What you will do -> Write out, word for word, every line in the data below from the one containing "Copyright (c) 2015-2016" to the one containing "designed to be", both of them included.

[Extracted data entries]
++++++++

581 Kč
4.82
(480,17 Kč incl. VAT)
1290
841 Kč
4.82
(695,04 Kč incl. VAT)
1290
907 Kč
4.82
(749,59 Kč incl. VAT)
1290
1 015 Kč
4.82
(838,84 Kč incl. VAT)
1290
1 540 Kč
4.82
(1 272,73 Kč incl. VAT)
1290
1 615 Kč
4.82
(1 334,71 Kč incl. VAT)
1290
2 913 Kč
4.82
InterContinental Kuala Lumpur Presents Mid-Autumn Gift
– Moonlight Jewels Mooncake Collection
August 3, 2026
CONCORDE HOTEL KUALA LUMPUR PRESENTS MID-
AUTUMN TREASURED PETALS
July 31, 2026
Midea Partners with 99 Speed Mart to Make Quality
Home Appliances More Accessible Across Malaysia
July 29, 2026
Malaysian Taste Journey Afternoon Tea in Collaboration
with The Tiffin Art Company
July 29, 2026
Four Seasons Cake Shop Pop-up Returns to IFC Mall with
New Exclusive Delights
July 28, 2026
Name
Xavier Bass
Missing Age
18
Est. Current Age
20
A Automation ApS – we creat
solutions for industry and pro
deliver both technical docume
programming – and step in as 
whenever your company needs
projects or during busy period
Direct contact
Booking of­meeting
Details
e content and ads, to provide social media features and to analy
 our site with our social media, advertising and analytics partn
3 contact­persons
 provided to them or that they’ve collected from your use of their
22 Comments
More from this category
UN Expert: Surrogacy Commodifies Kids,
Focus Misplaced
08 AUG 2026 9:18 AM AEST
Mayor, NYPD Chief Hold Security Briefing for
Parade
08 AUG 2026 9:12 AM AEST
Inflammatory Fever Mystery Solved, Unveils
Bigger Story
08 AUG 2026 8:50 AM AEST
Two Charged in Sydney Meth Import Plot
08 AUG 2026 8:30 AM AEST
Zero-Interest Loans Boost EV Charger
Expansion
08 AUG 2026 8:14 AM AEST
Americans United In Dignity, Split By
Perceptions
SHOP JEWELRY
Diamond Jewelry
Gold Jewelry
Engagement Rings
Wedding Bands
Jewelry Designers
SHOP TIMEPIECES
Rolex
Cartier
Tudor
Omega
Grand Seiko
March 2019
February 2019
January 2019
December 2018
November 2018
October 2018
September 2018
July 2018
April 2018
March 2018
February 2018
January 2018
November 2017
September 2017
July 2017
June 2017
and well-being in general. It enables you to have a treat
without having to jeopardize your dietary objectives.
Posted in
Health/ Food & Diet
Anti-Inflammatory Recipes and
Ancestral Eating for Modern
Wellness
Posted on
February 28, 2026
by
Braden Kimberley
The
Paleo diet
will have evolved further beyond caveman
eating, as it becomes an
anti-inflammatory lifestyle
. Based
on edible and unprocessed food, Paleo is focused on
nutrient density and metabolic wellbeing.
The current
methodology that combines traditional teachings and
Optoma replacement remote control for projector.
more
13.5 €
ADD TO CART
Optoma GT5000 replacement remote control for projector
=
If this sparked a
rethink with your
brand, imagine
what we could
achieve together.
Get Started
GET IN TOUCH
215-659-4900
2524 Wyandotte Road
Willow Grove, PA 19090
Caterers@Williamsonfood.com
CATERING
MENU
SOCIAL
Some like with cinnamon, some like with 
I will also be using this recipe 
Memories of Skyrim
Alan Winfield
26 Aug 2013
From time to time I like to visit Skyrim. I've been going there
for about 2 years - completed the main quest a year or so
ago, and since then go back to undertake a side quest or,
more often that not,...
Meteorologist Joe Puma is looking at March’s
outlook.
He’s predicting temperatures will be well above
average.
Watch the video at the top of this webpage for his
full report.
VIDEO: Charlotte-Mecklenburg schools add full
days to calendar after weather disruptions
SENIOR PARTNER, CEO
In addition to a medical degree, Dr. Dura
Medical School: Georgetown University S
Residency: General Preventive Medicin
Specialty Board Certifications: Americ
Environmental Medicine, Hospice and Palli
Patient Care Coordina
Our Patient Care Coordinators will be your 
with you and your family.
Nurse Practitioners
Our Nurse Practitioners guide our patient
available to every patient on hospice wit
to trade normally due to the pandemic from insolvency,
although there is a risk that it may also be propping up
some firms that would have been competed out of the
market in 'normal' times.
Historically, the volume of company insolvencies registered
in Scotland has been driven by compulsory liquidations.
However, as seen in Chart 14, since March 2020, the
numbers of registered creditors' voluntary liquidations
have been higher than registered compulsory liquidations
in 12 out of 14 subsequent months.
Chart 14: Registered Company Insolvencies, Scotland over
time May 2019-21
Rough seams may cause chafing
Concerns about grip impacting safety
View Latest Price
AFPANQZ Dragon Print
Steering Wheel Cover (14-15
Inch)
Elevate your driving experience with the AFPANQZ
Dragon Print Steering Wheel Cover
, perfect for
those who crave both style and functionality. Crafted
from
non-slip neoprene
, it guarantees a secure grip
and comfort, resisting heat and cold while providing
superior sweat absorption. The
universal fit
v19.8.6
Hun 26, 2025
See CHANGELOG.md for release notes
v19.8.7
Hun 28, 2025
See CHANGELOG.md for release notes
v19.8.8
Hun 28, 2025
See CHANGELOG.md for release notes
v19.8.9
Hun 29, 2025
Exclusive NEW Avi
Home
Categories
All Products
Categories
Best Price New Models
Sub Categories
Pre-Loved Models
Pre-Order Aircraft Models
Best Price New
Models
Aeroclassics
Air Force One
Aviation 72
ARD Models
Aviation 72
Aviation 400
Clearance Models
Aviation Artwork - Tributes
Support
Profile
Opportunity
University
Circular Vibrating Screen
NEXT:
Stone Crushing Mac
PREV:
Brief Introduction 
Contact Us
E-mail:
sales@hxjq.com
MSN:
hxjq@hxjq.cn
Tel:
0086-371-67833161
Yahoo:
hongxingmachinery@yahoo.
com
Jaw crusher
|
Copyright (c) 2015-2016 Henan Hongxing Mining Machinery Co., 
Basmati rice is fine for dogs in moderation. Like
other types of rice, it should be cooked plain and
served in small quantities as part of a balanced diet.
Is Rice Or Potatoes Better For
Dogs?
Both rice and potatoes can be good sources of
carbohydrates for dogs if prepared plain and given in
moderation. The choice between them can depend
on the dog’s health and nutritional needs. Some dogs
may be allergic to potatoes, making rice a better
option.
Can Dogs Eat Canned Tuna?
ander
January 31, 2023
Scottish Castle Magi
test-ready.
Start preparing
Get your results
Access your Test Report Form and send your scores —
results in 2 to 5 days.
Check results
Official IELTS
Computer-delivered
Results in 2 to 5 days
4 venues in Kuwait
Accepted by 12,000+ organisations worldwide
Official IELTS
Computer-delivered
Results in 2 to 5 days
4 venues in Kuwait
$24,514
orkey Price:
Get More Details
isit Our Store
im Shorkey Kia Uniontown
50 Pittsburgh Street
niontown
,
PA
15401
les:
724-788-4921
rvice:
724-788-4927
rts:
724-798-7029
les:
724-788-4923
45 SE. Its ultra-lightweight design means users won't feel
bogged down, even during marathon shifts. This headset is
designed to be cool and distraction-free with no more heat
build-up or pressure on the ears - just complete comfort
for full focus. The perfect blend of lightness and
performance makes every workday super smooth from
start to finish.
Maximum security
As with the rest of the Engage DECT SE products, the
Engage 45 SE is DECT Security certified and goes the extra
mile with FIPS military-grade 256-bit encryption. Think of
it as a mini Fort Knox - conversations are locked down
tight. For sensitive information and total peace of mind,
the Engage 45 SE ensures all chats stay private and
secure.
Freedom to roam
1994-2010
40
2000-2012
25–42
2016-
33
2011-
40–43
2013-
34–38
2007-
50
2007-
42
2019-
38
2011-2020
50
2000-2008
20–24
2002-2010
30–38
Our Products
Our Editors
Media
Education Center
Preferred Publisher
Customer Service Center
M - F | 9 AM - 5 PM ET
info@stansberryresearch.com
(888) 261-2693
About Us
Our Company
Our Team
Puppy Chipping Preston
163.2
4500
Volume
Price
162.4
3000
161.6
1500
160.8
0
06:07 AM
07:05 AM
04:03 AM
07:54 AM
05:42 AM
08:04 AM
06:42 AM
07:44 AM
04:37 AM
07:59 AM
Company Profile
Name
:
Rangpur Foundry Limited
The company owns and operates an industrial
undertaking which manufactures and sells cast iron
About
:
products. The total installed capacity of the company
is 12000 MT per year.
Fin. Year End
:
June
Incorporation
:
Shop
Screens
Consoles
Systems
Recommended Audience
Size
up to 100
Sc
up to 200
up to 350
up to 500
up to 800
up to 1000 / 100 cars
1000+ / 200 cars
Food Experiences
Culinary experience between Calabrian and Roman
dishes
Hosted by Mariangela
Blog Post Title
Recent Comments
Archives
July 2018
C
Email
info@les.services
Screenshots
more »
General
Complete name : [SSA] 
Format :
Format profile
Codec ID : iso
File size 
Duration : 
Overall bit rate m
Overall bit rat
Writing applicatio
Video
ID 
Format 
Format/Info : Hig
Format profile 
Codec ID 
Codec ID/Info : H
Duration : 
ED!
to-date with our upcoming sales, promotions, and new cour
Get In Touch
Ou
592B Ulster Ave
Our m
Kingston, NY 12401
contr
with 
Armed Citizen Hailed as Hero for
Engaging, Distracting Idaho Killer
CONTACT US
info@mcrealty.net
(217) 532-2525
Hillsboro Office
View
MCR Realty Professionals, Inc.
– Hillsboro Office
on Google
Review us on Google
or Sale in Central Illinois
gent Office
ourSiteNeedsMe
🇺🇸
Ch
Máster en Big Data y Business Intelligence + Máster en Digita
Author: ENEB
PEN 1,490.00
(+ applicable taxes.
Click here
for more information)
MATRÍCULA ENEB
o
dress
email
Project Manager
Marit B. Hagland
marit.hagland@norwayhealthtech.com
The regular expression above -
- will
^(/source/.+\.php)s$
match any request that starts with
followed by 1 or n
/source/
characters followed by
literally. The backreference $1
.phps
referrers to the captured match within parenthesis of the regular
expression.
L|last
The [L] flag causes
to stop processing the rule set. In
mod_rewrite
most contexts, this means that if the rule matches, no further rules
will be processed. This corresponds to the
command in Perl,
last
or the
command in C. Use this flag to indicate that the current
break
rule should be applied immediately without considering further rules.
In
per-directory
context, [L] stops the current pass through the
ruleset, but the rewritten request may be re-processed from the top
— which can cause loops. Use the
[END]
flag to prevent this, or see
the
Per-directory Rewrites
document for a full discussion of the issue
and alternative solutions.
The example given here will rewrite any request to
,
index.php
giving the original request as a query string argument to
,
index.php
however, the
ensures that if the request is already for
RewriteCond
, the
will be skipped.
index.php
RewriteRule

++++++++

Final answer ->
Copyright (c) 2015-2016 Henan Hongxing Mining Machinery Co., 
Basmati rice is fine for dogs in moderation. Like
other types of rice, it should be cooked plain and
served in small quantities as part of a balanced diet.
Is Rice Or Potatoes Better For
Dogs?
Both rice and potatoes can be good sources of
carbohydrates for dogs if prepared plain and given in
moderation. The choice between them can depend
on the dog’s health and nutritional needs. Some dogs
may be allergic to potatoes, making rice a better
option.
Can Dogs Eat Canned Tuna?
ander
January 31, 2023
Scottish Castle Magi
test-ready.
Start preparing
Get your results
Access your Test Report Form and send your scores —
results in 2 to 5 days.
Check results
Official IELTS
Computer-delivered
Results in 2 to 5 days
4 venues in Kuwait
Accepted by 12,000+ organisations worldwide
Official IELTS
Computer-delivered
Results in 2 to 5 days
4 venues in Kuwait
$24,514
orkey Price:
Get More Details
isit Our Store
im Shorkey Kia Uniontown
50 Pittsburgh Street
niontown
,
PA
15401
les:
724-788-4921
rvice:
724-788-4927
rts:
724-798-7029
les:
724-788-4923
45 SE. Its ultra-lightweight design means users won't feel
bogged down, even during marathon shifts. This headset is
designed to be cool and distraction-free with no more heat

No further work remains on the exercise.